**INFORMATION:**
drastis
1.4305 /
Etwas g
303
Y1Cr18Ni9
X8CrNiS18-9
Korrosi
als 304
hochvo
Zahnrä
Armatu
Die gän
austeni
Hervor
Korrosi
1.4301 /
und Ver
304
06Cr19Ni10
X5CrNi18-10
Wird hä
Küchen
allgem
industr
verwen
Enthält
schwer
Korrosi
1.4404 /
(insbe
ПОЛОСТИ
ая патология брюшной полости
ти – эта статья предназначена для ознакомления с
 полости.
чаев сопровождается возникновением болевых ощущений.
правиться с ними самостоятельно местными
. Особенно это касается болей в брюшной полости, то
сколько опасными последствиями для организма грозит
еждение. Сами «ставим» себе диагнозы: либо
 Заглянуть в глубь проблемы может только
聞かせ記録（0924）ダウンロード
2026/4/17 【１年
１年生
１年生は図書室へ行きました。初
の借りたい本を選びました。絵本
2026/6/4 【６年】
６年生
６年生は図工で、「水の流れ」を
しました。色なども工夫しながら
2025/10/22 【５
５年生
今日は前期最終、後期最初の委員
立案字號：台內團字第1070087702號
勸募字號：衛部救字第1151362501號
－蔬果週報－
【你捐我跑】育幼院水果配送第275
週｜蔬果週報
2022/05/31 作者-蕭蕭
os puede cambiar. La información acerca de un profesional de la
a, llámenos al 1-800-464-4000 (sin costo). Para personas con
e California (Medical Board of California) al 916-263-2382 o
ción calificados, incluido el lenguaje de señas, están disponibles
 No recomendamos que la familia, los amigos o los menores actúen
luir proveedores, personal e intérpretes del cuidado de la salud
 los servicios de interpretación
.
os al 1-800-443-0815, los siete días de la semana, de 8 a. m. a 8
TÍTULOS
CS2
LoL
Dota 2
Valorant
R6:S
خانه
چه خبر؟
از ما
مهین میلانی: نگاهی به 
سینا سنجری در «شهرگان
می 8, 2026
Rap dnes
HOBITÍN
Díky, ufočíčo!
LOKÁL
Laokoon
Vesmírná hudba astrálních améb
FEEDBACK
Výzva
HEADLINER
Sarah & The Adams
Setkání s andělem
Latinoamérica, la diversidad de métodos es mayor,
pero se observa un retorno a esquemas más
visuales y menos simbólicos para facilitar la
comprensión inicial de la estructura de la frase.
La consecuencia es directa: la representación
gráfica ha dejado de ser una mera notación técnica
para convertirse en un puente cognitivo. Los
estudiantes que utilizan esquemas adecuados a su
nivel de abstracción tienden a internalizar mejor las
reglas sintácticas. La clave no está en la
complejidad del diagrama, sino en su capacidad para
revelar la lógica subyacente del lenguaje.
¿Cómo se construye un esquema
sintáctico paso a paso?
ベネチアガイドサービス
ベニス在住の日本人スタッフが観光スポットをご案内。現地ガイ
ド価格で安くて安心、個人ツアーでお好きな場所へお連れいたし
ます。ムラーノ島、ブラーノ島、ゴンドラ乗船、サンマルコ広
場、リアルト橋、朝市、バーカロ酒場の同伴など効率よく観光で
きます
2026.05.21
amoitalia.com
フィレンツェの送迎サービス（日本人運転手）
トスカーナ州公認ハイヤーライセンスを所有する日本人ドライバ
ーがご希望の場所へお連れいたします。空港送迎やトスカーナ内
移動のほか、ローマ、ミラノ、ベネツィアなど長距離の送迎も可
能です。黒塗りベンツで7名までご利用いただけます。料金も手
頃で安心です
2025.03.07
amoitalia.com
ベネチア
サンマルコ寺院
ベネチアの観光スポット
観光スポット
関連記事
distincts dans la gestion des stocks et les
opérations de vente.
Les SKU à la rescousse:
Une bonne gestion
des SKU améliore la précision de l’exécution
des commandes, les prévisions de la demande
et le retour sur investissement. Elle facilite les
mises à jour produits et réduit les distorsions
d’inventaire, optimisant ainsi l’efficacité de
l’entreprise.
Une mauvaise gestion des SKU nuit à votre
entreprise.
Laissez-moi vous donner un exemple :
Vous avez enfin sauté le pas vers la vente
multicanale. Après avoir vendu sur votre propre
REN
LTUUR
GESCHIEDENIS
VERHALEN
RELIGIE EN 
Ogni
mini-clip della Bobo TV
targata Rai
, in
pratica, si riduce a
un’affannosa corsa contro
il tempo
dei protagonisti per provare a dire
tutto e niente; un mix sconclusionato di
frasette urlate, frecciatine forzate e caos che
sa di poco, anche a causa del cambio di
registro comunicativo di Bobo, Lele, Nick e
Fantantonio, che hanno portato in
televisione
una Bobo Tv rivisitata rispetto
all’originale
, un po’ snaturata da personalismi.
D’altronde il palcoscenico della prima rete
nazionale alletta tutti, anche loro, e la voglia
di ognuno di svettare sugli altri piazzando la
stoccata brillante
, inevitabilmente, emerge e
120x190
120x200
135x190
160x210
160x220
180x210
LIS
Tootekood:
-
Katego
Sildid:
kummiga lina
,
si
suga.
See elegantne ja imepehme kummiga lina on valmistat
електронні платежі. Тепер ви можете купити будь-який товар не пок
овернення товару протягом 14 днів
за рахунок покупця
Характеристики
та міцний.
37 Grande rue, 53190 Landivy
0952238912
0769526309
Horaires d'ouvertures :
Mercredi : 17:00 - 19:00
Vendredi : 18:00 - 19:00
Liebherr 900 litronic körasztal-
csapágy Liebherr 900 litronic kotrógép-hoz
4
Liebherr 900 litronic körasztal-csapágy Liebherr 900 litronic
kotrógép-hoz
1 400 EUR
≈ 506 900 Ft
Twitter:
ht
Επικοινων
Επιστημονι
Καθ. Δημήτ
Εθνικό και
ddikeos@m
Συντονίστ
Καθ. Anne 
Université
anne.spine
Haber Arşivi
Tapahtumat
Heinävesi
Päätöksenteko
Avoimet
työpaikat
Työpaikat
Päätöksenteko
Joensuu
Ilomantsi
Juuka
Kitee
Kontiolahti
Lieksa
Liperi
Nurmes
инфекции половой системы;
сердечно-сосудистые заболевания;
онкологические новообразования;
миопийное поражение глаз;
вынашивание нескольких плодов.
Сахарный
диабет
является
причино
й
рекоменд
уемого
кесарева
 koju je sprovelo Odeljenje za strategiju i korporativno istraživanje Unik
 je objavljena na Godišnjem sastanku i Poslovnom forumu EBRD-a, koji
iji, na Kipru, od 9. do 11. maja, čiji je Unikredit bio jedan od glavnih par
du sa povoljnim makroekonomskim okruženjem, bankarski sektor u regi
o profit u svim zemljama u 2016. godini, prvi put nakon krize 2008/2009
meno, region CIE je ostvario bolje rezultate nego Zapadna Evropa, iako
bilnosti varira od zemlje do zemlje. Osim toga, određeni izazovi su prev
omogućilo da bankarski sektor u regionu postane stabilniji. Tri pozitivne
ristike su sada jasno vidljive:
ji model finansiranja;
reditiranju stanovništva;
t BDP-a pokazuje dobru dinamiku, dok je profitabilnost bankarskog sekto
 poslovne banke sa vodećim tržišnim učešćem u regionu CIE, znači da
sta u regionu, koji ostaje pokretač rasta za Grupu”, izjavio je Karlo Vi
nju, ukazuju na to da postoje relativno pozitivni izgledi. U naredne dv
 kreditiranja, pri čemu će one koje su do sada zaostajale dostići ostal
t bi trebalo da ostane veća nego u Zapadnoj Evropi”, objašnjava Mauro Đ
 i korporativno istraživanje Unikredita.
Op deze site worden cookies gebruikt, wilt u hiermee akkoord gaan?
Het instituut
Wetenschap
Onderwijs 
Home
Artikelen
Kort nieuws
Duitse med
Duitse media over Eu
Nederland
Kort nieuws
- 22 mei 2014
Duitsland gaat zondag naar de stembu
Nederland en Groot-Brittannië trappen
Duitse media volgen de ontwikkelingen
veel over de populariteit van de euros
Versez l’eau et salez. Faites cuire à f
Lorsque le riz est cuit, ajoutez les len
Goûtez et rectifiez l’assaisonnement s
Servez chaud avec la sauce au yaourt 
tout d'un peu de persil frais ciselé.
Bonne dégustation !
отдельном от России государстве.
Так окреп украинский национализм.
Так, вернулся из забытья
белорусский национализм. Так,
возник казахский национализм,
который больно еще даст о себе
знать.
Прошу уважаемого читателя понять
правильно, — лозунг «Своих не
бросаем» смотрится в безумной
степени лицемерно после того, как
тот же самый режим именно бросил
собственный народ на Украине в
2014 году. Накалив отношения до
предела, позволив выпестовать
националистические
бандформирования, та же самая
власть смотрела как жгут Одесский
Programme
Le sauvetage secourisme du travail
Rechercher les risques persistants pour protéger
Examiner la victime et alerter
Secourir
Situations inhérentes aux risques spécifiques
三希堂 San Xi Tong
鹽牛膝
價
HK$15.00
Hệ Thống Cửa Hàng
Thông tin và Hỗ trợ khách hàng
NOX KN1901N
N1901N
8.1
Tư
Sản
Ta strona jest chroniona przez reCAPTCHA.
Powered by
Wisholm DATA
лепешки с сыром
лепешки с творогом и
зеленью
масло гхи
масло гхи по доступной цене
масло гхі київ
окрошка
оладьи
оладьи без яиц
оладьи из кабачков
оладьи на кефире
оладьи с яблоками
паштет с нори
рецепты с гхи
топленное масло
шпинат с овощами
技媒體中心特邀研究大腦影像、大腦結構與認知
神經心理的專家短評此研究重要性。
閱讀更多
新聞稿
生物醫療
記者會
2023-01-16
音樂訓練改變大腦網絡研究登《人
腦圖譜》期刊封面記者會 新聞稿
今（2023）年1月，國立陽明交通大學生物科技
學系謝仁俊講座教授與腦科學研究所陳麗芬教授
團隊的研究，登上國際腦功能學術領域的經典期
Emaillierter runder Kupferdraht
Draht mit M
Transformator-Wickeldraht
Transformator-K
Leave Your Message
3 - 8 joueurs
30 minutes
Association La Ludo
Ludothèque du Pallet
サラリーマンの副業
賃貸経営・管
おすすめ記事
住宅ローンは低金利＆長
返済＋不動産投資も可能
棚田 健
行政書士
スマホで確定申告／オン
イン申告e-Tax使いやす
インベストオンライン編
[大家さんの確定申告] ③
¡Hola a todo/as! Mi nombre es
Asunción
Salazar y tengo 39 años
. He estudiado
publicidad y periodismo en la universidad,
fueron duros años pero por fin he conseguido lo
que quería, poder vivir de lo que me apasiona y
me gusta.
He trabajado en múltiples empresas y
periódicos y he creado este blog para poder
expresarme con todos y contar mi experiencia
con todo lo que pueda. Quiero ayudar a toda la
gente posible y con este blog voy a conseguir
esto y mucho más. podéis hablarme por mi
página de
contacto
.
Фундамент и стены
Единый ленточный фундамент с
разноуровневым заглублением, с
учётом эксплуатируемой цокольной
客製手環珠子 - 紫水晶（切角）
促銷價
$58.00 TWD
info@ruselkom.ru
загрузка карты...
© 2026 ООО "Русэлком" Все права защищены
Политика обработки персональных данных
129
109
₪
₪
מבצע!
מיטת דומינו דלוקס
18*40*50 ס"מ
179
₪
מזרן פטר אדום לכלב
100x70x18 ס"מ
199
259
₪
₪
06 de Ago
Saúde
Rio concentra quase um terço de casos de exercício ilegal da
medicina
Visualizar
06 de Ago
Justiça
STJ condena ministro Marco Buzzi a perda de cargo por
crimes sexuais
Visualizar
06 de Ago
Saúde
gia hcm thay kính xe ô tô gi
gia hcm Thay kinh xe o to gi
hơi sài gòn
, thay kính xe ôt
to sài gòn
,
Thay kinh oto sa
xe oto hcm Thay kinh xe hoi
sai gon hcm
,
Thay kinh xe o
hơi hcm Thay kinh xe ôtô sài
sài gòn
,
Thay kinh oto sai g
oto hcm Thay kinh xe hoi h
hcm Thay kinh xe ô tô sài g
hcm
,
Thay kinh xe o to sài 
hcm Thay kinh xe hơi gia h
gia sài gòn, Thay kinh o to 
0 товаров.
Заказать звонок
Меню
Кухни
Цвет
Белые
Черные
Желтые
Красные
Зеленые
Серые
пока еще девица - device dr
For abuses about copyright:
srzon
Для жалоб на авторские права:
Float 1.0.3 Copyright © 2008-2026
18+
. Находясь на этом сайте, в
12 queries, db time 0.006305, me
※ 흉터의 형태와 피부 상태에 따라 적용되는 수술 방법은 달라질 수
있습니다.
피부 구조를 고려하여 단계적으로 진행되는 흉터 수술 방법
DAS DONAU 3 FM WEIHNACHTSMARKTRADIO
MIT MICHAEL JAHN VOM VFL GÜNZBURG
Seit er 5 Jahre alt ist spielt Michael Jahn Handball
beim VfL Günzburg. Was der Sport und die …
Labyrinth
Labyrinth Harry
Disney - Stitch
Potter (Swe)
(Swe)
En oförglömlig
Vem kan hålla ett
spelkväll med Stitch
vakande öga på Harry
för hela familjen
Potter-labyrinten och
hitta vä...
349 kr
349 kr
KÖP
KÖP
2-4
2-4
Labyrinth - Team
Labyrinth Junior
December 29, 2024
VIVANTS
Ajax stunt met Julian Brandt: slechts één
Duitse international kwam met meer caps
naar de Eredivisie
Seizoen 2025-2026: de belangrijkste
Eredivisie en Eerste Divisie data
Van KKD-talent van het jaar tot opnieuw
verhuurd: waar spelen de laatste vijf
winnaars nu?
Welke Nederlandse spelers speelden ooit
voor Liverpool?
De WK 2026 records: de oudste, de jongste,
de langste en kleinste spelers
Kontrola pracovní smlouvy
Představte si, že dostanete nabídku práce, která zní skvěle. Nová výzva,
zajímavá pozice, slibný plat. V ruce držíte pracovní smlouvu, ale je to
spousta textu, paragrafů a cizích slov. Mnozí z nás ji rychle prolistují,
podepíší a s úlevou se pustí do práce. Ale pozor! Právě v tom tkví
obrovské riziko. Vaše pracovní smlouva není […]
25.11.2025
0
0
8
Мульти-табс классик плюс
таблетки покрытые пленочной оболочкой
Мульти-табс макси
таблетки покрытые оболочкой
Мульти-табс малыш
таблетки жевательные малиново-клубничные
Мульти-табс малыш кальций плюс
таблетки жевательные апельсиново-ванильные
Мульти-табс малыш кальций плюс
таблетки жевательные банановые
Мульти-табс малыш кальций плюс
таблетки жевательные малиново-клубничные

**EXERCISE REQUIREMENTS:** Print the lines above, unchanged, from the start of the records to the line with "今日は前期最終、後期最初の委員", including that final line.

**EXERCISE OUTPUT:**
drastis
1.4305 /
Etwas g
303
Y1Cr18Ni9
X8CrNiS18-9
Korrosi
als 304
hochvo
Zahnrä
Armatu
Die gän
austeni
Hervor
Korrosi
1.4301 /
und Ver
304
06Cr19Ni10
X5CrNi18-10
Wird hä
Küchen
allgem
industr
verwen
Enthält
schwer
Korrosi
1.4404 /
(insbe
ПОЛОСТИ
ая патология брюшной полости
ти – эта статья предназначена для ознакомления с
 полости.
чаев сопровождается возникновением болевых ощущений.
правиться с ними самостоятельно местными
. Особенно это касается болей в брюшной полости, то
сколько опасными последствиями для организма грозит
еждение. Сами «ставим» себе диагнозы: либо
 Заглянуть в глубь проблемы может только
聞かせ記録（0924）ダウンロード
2026/4/17 【１年
１年生
１年生は図書室へ行きました。初
の借りたい本を選びました。絵本
2026/6/4 【６年】
６年生
６年生は図工で、「水の流れ」を
しました。色なども工夫しながら
2025/10/22 【５
５年生
今日は前期最終、後期最初の委員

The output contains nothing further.